• **TASK DETAILS**: Please transcribe exactly, and only, the lines of the data below between the line holding "Energie solaire" and the line holding "Nouvelle organisation", inclusive.

• **Stored data entries**:

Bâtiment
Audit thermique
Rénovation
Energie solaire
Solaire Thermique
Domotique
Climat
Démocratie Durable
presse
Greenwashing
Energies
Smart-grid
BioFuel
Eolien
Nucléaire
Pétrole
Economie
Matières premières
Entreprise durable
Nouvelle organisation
--
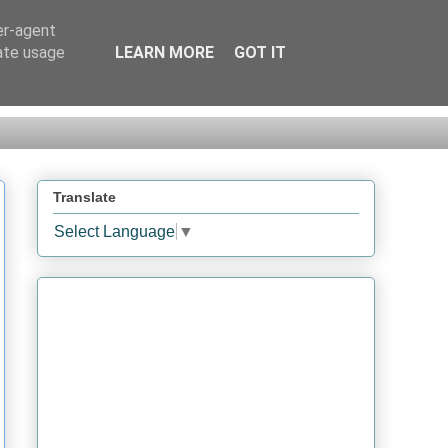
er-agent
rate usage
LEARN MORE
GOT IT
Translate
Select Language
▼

• **RESPONSE AREA**:
Energie solaire
Solaire Thermique
Domotique
Climat
Démocratie Durable
presse
Greenwashing
Energies
Smart-grid
BioFuel
Eolien
Nucléaire
Pétrole
Economie
Matières premières
Entreprise durable
Nouvelle organisation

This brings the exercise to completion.